All Saints and All Souls

[in my mother's living room.]

I've been thinking a lot about ancestors lately -- mine in particular. Living again in my mother's house for six days, reminiscing is unavoidable.  Remnants of generations past buried in each corner of her home, assuring all those with eyes to see the best sort of archaeological digs.  Where we no longer have a family member's presence, we hold their photograph, handwritten letter, childhood books, eyeglasses -- giving us unspoken, but quite concrete, clues to our own personhood.

All Saints and All Souls Days arrive in the church calendar right about the time our fickle memories begin to forget such a manner of keeping time even exists.  Advent still a few weeks away, these two feast days invite us to begin remembering again.

If the Church year provides us a pathway to journey through the life (and death and life again) of Jesus, then All Souls and All Saints Days remind us we do not travel alone.

"On these 'thin days', as the ancient Celts called them, All Saints Day and All Souls Day (Nov. 2), we are invited to be aware of deep time when past, present, and future time all come together as one.... Protestants thought it was about “worshiping” saints, but that largely missed the point.

Actually this is a Christian meaning for reincarnation, which Christians also called “the communion of saints” in the Apostle's Creed. This was the common and corporate notion of the human person. It realized that our ancestors are indeed in us and with us (as modern DNA studies can now prove), and then early Christianity added maybe even for us! We were quite foolish to make fun of many Native and Eastern religions, which we dismissed as “mere ancestor worship” who usually had the more corporate notion of personhood, far removed from the myth of modern individualism...."

-- Richard Rohr

In my mother's house for six days, I remember. I remember I am not alone in this world. The liturgy of All Saints and All Souls reminds us that many have come before us and many will come after.  We stand on shoulders and lay tracks.  We honor legacies and correct the error of their ways.  We look for resemblances, pass on stories, shake the trunks of the human family tree, hoping for a glimpse of what we once were, what we hope to become.
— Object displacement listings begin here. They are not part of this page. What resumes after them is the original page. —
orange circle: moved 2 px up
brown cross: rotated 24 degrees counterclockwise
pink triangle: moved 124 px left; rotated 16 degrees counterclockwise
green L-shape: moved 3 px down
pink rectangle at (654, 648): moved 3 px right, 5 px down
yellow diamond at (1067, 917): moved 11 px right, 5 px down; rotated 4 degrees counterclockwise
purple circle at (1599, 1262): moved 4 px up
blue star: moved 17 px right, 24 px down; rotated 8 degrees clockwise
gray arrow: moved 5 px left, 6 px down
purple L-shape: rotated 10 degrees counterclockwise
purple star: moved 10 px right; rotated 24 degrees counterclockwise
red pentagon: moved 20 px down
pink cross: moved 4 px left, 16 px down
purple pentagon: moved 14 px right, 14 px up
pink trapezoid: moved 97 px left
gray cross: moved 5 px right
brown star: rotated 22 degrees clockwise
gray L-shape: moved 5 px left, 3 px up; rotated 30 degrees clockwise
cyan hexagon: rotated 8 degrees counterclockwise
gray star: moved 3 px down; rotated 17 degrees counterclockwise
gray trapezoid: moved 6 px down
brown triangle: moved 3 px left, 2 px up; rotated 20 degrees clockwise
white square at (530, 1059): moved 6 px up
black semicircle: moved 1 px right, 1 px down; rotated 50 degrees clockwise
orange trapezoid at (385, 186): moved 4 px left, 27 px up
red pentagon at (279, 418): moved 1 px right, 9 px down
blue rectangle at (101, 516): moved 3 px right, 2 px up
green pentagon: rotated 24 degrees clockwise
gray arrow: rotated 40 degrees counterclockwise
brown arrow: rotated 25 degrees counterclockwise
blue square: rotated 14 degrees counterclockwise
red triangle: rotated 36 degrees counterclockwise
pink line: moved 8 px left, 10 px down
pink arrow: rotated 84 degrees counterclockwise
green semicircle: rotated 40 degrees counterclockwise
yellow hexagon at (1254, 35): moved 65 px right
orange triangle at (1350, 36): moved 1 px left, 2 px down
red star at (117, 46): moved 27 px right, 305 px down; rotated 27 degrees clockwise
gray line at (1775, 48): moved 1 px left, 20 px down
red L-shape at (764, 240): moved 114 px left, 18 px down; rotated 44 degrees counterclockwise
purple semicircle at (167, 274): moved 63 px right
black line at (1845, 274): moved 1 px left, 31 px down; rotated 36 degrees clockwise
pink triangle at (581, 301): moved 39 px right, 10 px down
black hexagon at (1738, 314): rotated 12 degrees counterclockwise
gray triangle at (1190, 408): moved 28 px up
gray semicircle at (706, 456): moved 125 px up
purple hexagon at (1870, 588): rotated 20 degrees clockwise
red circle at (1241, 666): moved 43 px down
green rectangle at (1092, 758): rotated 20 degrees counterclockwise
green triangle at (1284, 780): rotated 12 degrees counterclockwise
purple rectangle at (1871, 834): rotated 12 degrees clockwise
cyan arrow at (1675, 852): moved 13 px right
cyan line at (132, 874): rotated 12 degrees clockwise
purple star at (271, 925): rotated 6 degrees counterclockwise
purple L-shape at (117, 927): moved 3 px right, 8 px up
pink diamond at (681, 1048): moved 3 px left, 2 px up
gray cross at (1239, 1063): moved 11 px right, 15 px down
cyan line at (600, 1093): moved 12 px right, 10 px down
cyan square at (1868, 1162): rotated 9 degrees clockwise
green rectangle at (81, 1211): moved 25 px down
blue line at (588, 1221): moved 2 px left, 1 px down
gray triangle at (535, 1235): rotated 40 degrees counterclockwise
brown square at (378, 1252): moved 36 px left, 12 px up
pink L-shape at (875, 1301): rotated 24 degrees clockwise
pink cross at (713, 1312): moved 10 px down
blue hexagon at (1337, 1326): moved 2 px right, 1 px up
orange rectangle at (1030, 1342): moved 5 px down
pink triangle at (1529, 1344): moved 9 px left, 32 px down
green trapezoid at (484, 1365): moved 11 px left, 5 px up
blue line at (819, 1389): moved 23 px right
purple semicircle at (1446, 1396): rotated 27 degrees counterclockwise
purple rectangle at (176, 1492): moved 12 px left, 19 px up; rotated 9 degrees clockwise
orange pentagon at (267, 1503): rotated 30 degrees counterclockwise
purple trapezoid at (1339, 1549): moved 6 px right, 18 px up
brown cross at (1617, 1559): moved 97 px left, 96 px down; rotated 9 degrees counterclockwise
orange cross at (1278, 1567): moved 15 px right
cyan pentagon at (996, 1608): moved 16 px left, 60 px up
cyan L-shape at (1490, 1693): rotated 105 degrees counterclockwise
[The Betty Crocker cookbook my mother received as a wedding gift; we use it for pie to this day. The handwritten notes archive many of our best pie-making family occasions.]

All Saints

Though Satan breaks our dark glass into shards

Each shard still shines with Christ’s reflected light,

It glances from the eyes, kindles the words

Of all his unknown saints. The dark is bright

With quiet lives and steady lights undimmed,

The witness of the ones we shunned and shamed.

Plain in our sight and far beyond our seeing

He weaves them with us in the web of being

They stand beside us even as we grieve,

The lone and left behind whom no one claimed,

Unnumbered multitudes, he lifts above

The shadow of the gibbet and the grave,

To triumph where all saints are known and named;

The gathered glories of His wounded love.